Leading policy-makers and scholars explain how market forces, deregulation, and consumer choice can work to improve health care for all Americans.


Lean New Pharma
Dr. Scott Gottlieb, Forbes, 2-14-07

Gottlieb, a former Deputy Commissioner at the FDA who is now a resident fellow at the American Enterprise Institute, uses Pfizer's announcement of widespread restructuring to analyze the pharmaceutical industry's underlying business model and economics. He argues that the industry will have to embrace significant new changes if it is to survive in the current regulatory environment.

In the end, this cost cutting is not a transformational strategy, just an exercise in defense to maintain the margin. These companies are treading water until they can start to grow again, which begs the question: When will the celebrated slump in the industry's research productivity start to reverse itself.

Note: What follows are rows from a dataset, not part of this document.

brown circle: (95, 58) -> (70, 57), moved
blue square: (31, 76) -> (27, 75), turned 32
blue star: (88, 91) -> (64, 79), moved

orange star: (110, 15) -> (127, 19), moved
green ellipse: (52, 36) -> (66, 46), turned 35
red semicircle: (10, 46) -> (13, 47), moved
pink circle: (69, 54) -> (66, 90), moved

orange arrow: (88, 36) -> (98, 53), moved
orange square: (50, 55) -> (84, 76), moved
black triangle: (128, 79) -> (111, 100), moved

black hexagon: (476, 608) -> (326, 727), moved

Truth is, there have been some spectacular breakthroughs produced in recent years out of big pharma labs, including Merck and Pfizer—drugs aimed at specialized conditions and unmet medical needs. But these medicines have been given short shrift by the mass media because many have not been the kind of big primary care sellers that turn into multibillion–dollar blockbusters. Nevertheless, nobody can mistake the fact that big pharma's spending on research and development has increased about 150% over the decade from 1993 to 2004, to more than $60 billion today, yet the number of drugs from the industry that reach the market has not changed measurably.

Some blame corporate bloat for the falloff, arguing that the drug companies got too big to be entrepreneurial. Others say the incessant focus on blockbusters prompted companies to prematurely cast aside promising but potentially niche molecules. Optimists say we are at a point when fundamental discoveries made in recent years in genomics and proteomics are just filtering into development programs. We will soon see a surge in productivity, similar to previous periods when the application of new sciences like combinatorial chemistry needed time to mature.

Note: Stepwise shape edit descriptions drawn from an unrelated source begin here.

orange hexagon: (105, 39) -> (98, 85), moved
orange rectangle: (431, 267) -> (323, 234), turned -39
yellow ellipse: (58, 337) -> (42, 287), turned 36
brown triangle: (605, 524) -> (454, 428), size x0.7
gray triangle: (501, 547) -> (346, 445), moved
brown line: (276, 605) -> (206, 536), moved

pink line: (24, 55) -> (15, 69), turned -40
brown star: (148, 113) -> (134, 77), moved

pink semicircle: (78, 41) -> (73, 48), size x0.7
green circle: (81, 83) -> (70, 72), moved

Here's another theory. All of that increased R&D spending has been dwarfed by inflation. Over the past decade, the regulations on development and the demands of government payers have grown far faster than those research budgets, meaning we are not buying nearly as much science as we used to.

This is a fact of life that the National Institutes of Health has been bemoaning as it sees its own budget flatlined. The NIH has not had its budget "cut," but it announced last week that it is closing swaths of research nonetheless because a dollar today does not buy nearly as much research as it did a few years ago. The furtive secret is that NIH trials are not even subject to the full brunt of Food and Drug Administration oversight. So they get away a lot cheaper than the industry does.

In this kind of regulated world, where the cost of development and the price of finished goods are increasingly controlled by the government, and where the cost of production goes up even as the selling price goes down, the drug companies will need to find additional ways to cast off more of their fixed costs to focus instead on core competencies in late development, distribution and marketing. This will push drugs firms increasingly toward a more disaggregated model, with work put to a growing legion of smaller outfits—from biotech firms that will continue to do research and early development and offload some of the scientific risks to contract organizations that do the testing and freelancers that sell.

Project FDA.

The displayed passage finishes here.